The only time I've seen that happen was with a guy in a Subaru Outback. Luckily, I was on the side of him, but he had a Thule cargo box up top and that thing just flipped off nearly causing about 3 accidents behind him. I don't think his roof rack gave out and more than likely the mounting brackets.


----------



## Crankyone (Dec 8, 2014)

*Yack yack yack*



Shakester said:


> The only time I've seen that happen was with a guy in a Subaru Outback. Luckily, I was on the side of him, but he had a Thule cargo box up top and that thing just flipped off nearly causing about 3 accidents behind him. I don't think his roof rack gave out and more than likely the mounting brackets.

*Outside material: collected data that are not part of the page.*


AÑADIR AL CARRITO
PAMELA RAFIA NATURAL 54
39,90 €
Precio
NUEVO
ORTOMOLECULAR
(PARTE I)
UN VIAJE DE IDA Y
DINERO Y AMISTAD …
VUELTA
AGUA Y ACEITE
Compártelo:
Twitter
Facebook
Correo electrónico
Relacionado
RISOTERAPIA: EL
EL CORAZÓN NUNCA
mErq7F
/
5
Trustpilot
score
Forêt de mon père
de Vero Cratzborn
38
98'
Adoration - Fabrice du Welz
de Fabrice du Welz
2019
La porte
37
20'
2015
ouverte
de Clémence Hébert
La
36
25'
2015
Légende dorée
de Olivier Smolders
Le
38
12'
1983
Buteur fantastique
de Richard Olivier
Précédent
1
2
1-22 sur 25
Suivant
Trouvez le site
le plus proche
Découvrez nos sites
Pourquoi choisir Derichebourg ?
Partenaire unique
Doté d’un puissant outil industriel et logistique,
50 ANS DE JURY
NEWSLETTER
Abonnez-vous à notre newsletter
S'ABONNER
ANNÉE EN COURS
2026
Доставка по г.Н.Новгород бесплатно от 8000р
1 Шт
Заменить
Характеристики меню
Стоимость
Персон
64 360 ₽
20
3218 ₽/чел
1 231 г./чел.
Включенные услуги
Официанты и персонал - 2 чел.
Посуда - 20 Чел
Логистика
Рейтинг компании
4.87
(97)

I just went across Wyoming on Monday and it was blowing fierce. Blowing 35+ in rock Springs with hail. Wyoming always provides plenty of drama. Pleasant weather for sure. 
I came prepared to mount my bike on top or on the hitch rack. Good thing, as I had broken the lockjaw on top trying to get into Steamboat Spgs via Buffalo Pass. That is one rough cob of a road but a beautiful drive. Finally flagged down a forest ranger to see how to get over the pass and she got a laugh about me following Google instructions on the back roads of Colorado. She did omit the fact that the last 14 miles was full of boulders and man eating pot holes. I got into it about 2 miles when my bike swung down by my window hanging by the ratcheting wheel straps to say halloo! I strapped it on the back and continued the painful drive into town.


----------